Dufty, on the other hand, had firsthand knowledge of what our issues were and the experience and determination to address them. That's why he won.

Gustavo Serina

San Francisco

Who smeared Hansen?

A number of very good points were made in your Dec. 18 issue in the two opinion pieces and one article covering the District Eight supervisors race. However, there were some points that need also to be noted.

First, the stunning claim that Eileen Hansen and her supporters somehow "smeared" Bevan Dufty was the real smear of the campaign. Neither the literature sent to voters nor the signs announcing Willie Brown's support for Dufty were dishonest. It is Orwellian excess to claim that telling the truth is a smear. The signs were honest and the literature pointing out Dufty's role as a lobbyist were completely truthful. Dufty failed to counter this with anything to tell voters why he was being smeared, but instead came out with a piece called "Think Positive," which by inference, was to suggest that Hansen and her supporters were being negative.

Next, the real smear campaign came from the Machine-supporting media. In the San Francisco Chronicle, in a vicious attack, Ken Garcia lied in accusing Hansen of "flipping and flopping" on the issue of implementing Proposition N. As one of Hansen's core campaign staff, I know that Hansen never said she wouldn't implement Prop. N. She publicly stated that she would implement it along with providing adequate services. The San Francisco Examiner's Frank Gallagher red-baited Hansen as being a "Bolshevik" because she was cofounder of the People's Budget Collaborative. This preposterous attack speaks for itself. Adriel Hampton and Samson Wong of the Examiner and the Independent repeatedly filed stories that grossly distorted Hansen's past and politics. What this says is that the Machine doesn't need to wage a massive smear campaign through mass mailings anymore. All it needs is to wait for its functionaries in the local media to do its dirty work.

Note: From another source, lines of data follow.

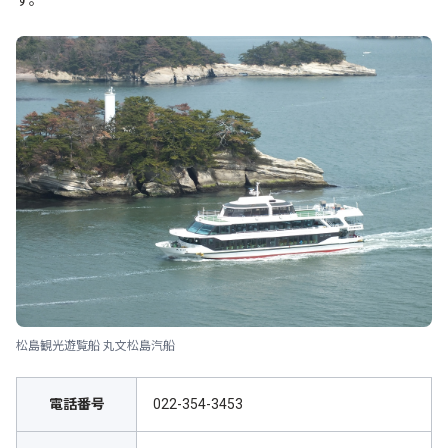
す。
松島観光遊覧船 丸文松島汽船
電話番号
022-354-3453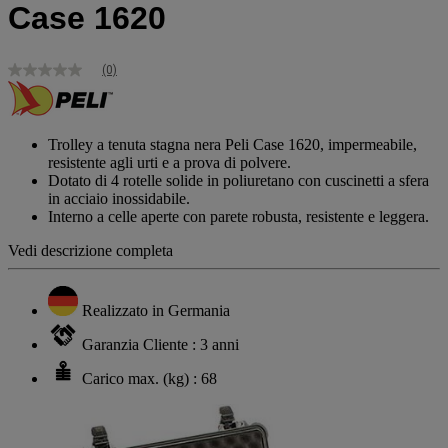
Case 1620
(0)
Nessuna
valutazione
Stesso
link
alla
Trolley a tenuta stagna nera Peli Case 1620, impermeabile,
pagina.
resistente agli urti e a prova di polvere.
Dotato di 4 rotelle solide in poliuretano con cuscinetti a sfera
in acciaio inossidabile.
Interno a celle aperte con parete robusta, resistente e leggera.
Vedi descrizione completa
Realizzato in Germania
Garanzia Cliente : 3 anni
Carico max. (kg) : 68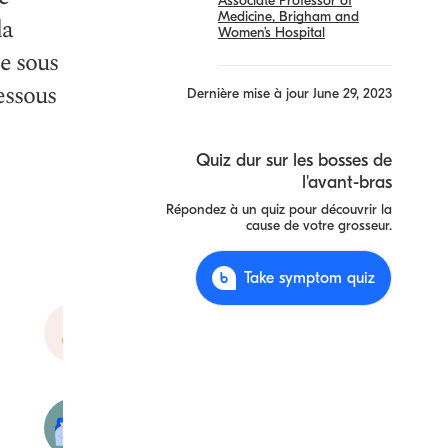
Associate Professor of
Medicine, Brigham and
la
Women’s Hospital
e sous
essous
Dernière mise à jour
June 29, 2023
Quiz dur sur les bosses de
l'avant-bras
Répondez à un quiz pour découvrir la
cause de votre grosseur.
Take symptom quiz
Kyste
cutané
Les
piqûres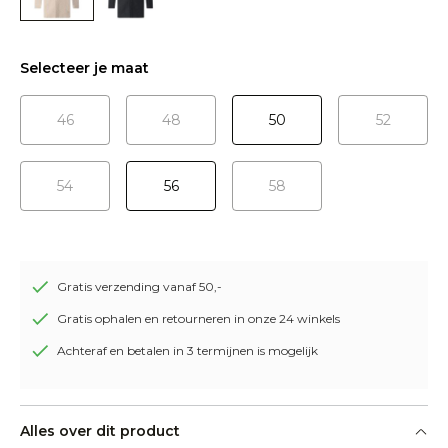
Selecteer je maat
46
48
50
52
54
56
58
Gratis verzending vanaf 50,-
Gratis ophalen en retourneren in onze 24 winkels
Achteraf en betalen in 3 termijnen is mogelijk
Alles over dit product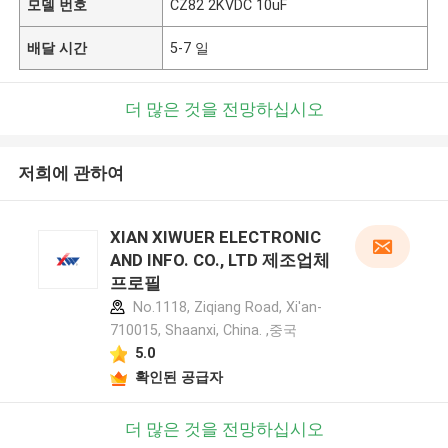
모델 번호
CZ82 2KVDC 10uF
배달 시간
5-7 일
더 많은 것을 전망하십시오
저희에 관하여
XIAN XIWUER ELECTRONIC
AND INFO. CO., LTD 제조업체
프로필
No.1118, Ziqiang Road, Xi'an-
710015, Shaanxi, China. ,중국
5.0
확인된 공급자
더 많은 것을 전망하십시오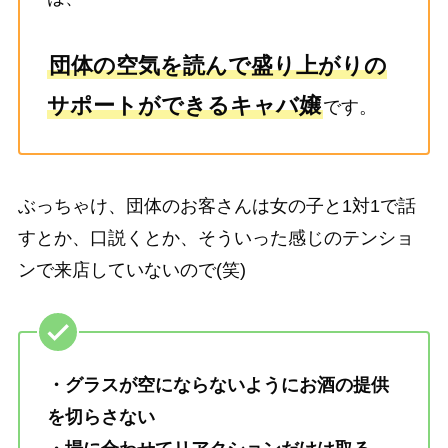
団体の空気を読んで盛り上がりの
サポートができるキャバ嬢
です。
ぶっちゃけ、団体のお客さんは女の子と1対1で話
すとか、口説くとか、そういった感じのテンショ
ンで来店していないので(笑)
・グラスが空にならないようにお酒の提供
を切らさない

One last point is that, having been Hansen's staffer who delivered campaign signs to homes throughout the district, I was astounded by the large number of vacant apartments. Particularly in modern buildings where rents generally are cheaper and the residents generally more lower-income and working-class, vacancies were everywhere. I feel these missing voters were a part of what contributed to Hansen's loss. Until the absurdly inflated rents come down to what is affordable, the district will lack its full complement of residents and voters.